Rotary dial phones have a certain romantic charm about them; something never quite captured in the post-Touch Tone era. With landline phone services less popular than ever, these old workhorses aren’t really cut out for daily use anymore. However, with a modern brain transplant, they can still get the job done just fine.

[Xabier Zubizarreta] has undertaken to retrofit his FeTAp-611 rotary phone with a Bluetooth rig, allowing it to be used with smartphones to place and receive calls. A Raspberry Pi Zero W serves as the brains of the operation, chosen for its compact size and onboard Bluetooth and WiFi. Getting the Pi to work effectively with an Android phone as a Bluetooth audio device requires some trickery, but it’s nothing that can’t be fixed by custom compiling a few off-the-shelf tools. [Xabier]’s next big hurdle is finding a tidy way to generate a 30 VAC signal to drive the original ringer, something that proves difficult for most similar projects.

We love to see these telecommunication relics kept ticking, so if you happen to be building a vintage telephone exchange in your garden shed – be sure to let us know.

7 thoughts on “Rotary Phone Gets Bluetooth Upgrade

  1. For producing the appropriate voltages at the necessary AC frequency for driving an old-style ringer, there are off-the-shelf components to do just that. I used a PowerDsine ringing generator off eBay a while ago – no idea who I bought mine from, but there are some identical-looking parts here. Lots of other sellers appear to be available.

    12V DC input, 70VAC 20Hz output. Mine has a ~5V input which will suppress ringing, which is super-handy for driving from more modern electronics. A 3.3V output from a Raspberry Pi isn’t enough – I did some disgusting things with a transistor. I think. It’s been a while.

    (I was building a wireless SIP phone with a Raspberry Pi.

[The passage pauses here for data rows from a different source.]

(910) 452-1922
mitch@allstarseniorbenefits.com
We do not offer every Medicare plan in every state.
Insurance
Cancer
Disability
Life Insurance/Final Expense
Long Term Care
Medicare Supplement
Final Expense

I got most of it running, then got distracted – here’s it in its Arduino prototyping stages with the dial, hook and ringer all working. The Bluetooth stuff described sounds really interesting – I think I may just resurrect my own project as a peripheral for my mobile phone!)

  2. > Rotary dial phones have a certain romantic charm about them

    … just like mediaval torturing devices.

    Really, those nerve-wreckingly slow dials that would sometimes hang at the wrong number, the loud noise they made when dialing – I hated them when I had no alternative (because THERE WAS NO ALTERNATIVE) and I hated them even more when the first touch tone phones were available. My friend and I were quite good at dialing WITHOUT using the front dials, by simply hammering on the hook at the right speed.

    Not everything from the past deserves surviving. To me, rotary phones deserve a sledge hammer, nothing else.

    1. Some places ooze nostalgia and highest-tech technology almost simultaneously. I was at a laundromat in Cambridge or Somerville, not far from M.I.T. but very long ago. An incapacitated or ill person handed me a piece of paper with a phone number. “Please call this, I need help,” she said. The nearby pay phone had a busted dial. Wiggling the hook I managed to raise some sort of phone company operator. I think I dialed 211. The operator said, “Light bulb.” I explained, and the operator reached the appropriate emergency services.

      This was long before 911 existed. Also, at that time MIT still had the “dorm line” phones that ran on a student-wired set of Strowger switches. Here’s a link to dorm line nostalgia:

  3. For the rotary line interface, look for a SLIC chip – subscriber line interface circuit. They will do everything needed. Or build a voltage doubler for a 12v supply’and switch with a reed relay. The bells will ring just fine on 24v.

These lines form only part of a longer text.